PathwayCommons / factoid-converters

Web services for Factoid project to convert between JSON, BioPAX, SBGN data formats
http://biopax.baderlab.org/factoid-converters/
MIT License
2 stars 1 forks source link

Biofactoid data in PC 'beta' instance not mapped to non-BioPAX formats #27

Open jvwong opened 2 years ago

jvwong commented 2 years ago

Background

Currently, there is a 'beta' testing instance of cPath2 accessible at https://beta.pathwaycommons.org/ which is loaded with Pathway Commons v12 data in addition to data exported from Biofactoid.

Issue

In using the web service to retrieve Biofactoid-sourced pathway data in various formats (BioPAX, SIF, TXT, SBGN), I have noticed that in some cases, the non-BioPAX formats return no data.


Notes and clues

a. It seems like this issue is exclusively a problem with Biofactoid pathways involving non-human gene/gene products

I looked through a few of the pathways that didn't involve human genes, and it seems like these universally show the same bug.

b. For non-human pathways, the participants (i.e. proteins) all seem to possess ProteinReferences that reference a RelationshipXref, but never a UnificationXref.

metincansiper commented 2 years ago

b. For non-human pathways, the participants (i.e. proteins) all seem to possess ProteinReferences that reference a RelationshipXref, but never a UnificationXref.

@jvwong looks like in the unstable branch I made some updates to use UnificationXref for ggp entities and RelationshipXref for the other ones. These updates have not been merged to the master yet so in the instance that we used in build all of them was RelationshipXref.

Is it enough to use UnificationXref for only ggp entities as it is done in unstable branch now? If not, when to use RelationshipXref and when to use UnificationXref?

jvwong commented 2 years ago

@jvwong looks like in the unstable branch I made some updates to use UnificationXref for ggp entities and RelationshipXref for the other ones. These updates have not been merged to the master yet so in the instance that we used in build all of them was RelationshipXref.

Sounds like its worth a try. Is there any reason why the human pathways don't seem to have this problem (in the current instance/master), that is, they are mapping to UnificationXref correctly?
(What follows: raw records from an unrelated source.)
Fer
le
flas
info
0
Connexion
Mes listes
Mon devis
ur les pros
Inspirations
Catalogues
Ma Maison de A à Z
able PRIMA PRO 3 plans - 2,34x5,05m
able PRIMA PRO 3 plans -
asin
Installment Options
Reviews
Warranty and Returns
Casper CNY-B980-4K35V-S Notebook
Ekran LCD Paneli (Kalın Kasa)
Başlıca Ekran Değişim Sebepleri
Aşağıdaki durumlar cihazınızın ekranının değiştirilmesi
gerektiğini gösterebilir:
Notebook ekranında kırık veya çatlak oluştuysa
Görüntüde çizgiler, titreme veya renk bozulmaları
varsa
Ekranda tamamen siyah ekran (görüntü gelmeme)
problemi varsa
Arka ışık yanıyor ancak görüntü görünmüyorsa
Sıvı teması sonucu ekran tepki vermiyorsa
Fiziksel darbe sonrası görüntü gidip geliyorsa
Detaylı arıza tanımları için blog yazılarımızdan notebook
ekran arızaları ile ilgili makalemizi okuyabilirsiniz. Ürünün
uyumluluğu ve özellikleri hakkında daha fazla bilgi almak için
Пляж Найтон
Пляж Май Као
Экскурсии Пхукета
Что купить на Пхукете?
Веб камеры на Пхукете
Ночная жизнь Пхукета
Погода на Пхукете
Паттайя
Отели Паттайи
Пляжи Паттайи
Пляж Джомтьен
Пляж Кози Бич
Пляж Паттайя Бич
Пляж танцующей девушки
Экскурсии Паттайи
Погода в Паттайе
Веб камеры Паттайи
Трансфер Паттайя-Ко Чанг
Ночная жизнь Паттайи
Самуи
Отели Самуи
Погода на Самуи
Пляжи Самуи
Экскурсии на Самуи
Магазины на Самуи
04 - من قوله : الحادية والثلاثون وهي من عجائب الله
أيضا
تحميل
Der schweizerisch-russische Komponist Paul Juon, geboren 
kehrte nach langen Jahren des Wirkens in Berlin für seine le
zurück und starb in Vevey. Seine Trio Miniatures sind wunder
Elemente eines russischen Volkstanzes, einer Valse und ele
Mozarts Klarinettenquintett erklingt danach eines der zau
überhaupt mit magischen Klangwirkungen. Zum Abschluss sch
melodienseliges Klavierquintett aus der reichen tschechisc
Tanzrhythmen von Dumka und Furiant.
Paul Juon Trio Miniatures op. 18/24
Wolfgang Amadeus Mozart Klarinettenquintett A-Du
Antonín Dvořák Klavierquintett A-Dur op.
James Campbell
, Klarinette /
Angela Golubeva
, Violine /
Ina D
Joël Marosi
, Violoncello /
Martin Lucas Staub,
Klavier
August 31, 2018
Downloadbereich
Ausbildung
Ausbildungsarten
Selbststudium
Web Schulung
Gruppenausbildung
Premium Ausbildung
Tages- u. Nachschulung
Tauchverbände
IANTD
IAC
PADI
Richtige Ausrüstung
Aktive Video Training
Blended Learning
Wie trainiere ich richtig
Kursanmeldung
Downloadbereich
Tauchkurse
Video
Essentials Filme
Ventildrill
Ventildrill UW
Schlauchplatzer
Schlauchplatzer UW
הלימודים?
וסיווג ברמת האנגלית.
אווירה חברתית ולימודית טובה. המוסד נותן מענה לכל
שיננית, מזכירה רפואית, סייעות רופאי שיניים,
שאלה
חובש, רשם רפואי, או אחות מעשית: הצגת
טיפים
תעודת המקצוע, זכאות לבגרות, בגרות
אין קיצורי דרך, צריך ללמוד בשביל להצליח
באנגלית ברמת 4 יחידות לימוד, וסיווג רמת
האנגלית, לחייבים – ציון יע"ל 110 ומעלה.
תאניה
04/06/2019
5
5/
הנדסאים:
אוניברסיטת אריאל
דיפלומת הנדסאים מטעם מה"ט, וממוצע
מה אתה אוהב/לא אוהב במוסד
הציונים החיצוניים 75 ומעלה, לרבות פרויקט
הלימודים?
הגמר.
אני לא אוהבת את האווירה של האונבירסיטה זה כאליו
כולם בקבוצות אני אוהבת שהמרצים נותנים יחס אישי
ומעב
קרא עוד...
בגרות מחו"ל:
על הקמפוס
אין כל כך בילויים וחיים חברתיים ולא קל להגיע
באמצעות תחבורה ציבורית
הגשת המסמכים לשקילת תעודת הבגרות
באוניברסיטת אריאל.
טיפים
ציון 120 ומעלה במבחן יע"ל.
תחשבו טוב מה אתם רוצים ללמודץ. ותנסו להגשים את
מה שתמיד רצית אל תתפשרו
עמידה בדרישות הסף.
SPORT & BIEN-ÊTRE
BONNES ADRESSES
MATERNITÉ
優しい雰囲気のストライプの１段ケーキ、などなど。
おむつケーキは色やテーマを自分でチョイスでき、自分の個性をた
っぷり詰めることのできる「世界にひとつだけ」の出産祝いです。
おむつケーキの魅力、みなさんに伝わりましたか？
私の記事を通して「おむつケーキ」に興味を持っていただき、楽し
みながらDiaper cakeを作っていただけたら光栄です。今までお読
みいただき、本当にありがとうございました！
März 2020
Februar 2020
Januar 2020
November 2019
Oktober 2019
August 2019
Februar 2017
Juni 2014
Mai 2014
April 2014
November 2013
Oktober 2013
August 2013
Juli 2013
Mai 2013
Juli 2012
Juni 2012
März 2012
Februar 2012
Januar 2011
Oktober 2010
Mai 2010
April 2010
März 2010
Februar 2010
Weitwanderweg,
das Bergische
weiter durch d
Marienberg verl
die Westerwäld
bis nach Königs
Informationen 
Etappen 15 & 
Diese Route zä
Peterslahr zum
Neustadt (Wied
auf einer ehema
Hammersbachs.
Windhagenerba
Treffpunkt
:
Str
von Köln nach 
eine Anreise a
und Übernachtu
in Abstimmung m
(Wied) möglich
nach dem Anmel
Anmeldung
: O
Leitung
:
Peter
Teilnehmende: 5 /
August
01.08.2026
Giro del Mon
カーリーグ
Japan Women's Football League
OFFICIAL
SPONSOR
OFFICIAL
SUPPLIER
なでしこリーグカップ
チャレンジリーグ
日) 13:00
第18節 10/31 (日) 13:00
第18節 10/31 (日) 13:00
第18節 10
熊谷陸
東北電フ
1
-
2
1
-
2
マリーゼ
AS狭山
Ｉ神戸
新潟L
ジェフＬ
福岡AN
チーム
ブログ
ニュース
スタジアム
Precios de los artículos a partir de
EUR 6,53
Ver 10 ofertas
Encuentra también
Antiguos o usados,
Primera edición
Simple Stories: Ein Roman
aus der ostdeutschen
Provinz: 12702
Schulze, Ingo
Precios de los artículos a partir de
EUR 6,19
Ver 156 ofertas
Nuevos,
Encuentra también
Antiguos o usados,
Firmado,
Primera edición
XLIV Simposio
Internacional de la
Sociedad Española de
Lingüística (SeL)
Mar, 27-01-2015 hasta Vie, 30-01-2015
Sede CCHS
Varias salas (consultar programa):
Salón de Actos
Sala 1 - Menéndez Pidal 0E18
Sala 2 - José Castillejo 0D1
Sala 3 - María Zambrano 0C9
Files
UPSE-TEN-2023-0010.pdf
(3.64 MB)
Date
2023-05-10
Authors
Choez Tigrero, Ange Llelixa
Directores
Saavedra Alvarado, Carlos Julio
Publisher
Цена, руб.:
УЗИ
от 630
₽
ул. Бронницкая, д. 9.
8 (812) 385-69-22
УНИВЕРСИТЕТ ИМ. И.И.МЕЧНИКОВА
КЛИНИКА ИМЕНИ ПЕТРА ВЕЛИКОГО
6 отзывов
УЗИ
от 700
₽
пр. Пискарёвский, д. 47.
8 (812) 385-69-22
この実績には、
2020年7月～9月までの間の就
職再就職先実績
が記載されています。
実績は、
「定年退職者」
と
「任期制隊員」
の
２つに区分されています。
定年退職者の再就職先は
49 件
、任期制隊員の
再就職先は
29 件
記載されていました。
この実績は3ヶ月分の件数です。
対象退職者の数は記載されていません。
metincansiper commented 2 years ago

Sounds like its worth a try. Is there any reason why the human pathways don't seem to have this problem (in the current instance/master), that is, they are mapping to UnificationXref correctly?

@jvwong I think what happening in the master branch is that:

I wonder if the UnificationXrefs that you mention are the ones assigned to the organisms?

jvwong commented 2 years ago

OK let me know if you have a chance to rebuild the beta. I think this is the only issue required for a v13 release.

gbader commented 2 years ago

Did we fix the biofactoid metadata file (e.g. add logo and pubmed ID)?

jvwong commented 2 years ago

Did we fix the biofactoid metadata file (e.g. add logo and pubmed ID)?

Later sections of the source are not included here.